SUPPLIED MATERIAL –
****************************************
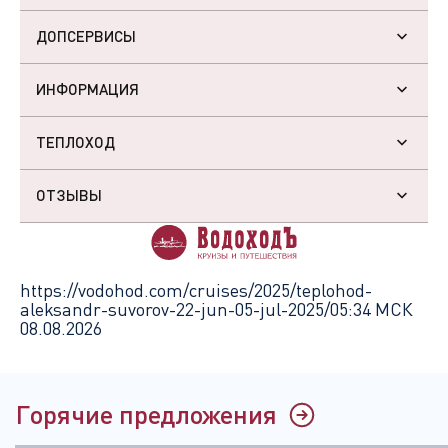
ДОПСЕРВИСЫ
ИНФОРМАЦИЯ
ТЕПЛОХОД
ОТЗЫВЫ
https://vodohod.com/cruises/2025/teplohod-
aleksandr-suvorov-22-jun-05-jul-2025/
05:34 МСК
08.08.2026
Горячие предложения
****************************************
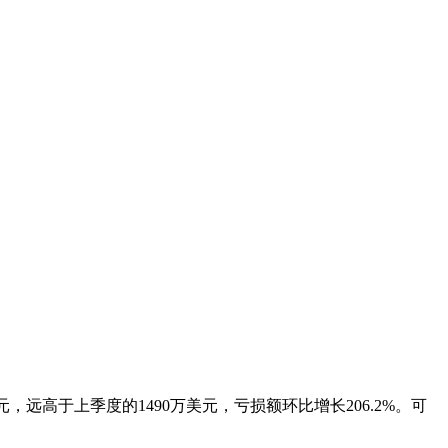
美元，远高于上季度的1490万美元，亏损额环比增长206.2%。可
****************************************
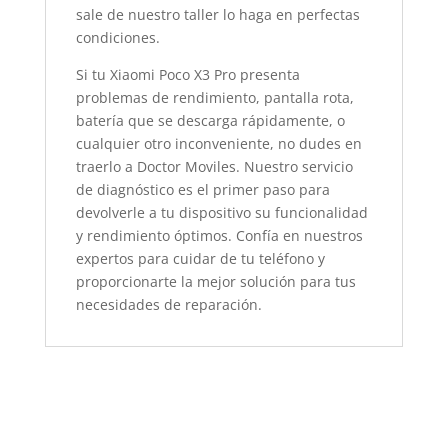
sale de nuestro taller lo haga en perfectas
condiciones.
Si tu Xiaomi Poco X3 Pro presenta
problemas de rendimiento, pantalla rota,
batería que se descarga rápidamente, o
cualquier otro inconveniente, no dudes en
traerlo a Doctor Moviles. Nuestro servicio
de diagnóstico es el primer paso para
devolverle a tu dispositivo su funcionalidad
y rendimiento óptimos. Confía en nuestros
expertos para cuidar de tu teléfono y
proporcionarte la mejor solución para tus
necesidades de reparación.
****************************************
How many lines of the entries contain the word "rendimiento"? Only the number is wanted.

2